Внезапно став серьезнее, она склонилась так низко, что ее дыхание коснулось щеки Гортензии.

– Неужели пришлось совсем туго? – тихо спросила она.

– Даже хуже, чем вы можете себе представить… Фелисия, я даже не знаю, поверите ли вы мне, не сочтете ли безумной. В моей жизни было столько отчаянья… ужасов… гнева. Любви, конечно, тоже, но боли и горя все-таки больше.

– Так попробуйте рассказать! Только сначала поешьте. А может, все-таки заснете?

Тут появился Тимур с подносом, уставленным множеством кастрюль с серебряными крышками, так что все сооружение весьма напоминало мечеть, а бутылка с длинным горлышком, стоящая посередине, по всей видимости, должна была изображать минарет. Он поставил все это в стороне, затем установил возле кушетки круглый столик на одной ножке, в несколько секунд накрыл его на двоих и приподнял крышку одной из кастрюль. По комнате распространился аромат свежего бульона. Это был, конечно, пустяк, всего лишь маленькое удовольствие, но оно помогло Гортензии приободриться. Запах напомнил ей кухню в Лозарге, царство Годивеллы, и ей показалось, что добрая старая кухарка где-то рядом. Словно мелочи повседневной жизни подали ей некий таинственный добрый знак.

– Мне кажется, если я выпью немного этого бульона, то у меня достанет сил рассказать вам все сегодня же вечером. В конце концов, Фелисия, вы имеете право знать, кого приютили под своей крышей.

– А разве я и так не знаю?

– Нет. Эти два года обеих нас очень изменили. Вас, впрочем, меньше, чем меня. Но мы обе пережили любовь и смерть, в этом-то все дело.

Фелисия даже понизила голос, словно одно лишь упоминание о любви было чревато опасностью и требовало большой секретности.

– Значит, вы тоже любили?

– Я и сейчас люблю и, наверное, буду любить всегда. Но… возможно, вы станете меня презирать, когда все узнаете. Ведь вы так гордитесь своим именем и происхождением.

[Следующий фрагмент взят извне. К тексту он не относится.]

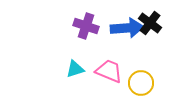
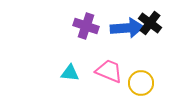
cyan triangle: moved 5 px left, 4 px down; rotated 24 degrees clockwise
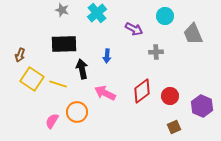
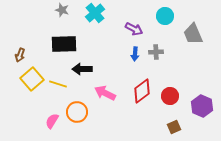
cyan cross: moved 2 px left
blue arrow: moved 28 px right, 2 px up
black arrow: rotated 78 degrees counterclockwise
yellow square: rotated 15 degrees clockwise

– Вы не заставите меня поверить в то, что ваше сердце могло пасть слишком низко. Были времена, я вам изрядно досаждала. Потом сама объяснила почему. Так не упрекайте же меня теперь за то, что я слишком ценю древность своего рода. Я в конце концов поняла, что по происхождению мы с вами равны.

– Не спорю, но вы полюбили человека своего круга, за которым были замужем, и не уронили чести.

– Мне просто повезло. А вам нет?

– Мой избранник не был моим супругом. Тот, кого я люблю, одной со мной крови, но он внебрачный сын. Он живет, как дикарь, в глубине ущелья, затерянного в чаще леса, где одни хозяева – волки. Волки слушаются его, он их повелитель… и мой тоже.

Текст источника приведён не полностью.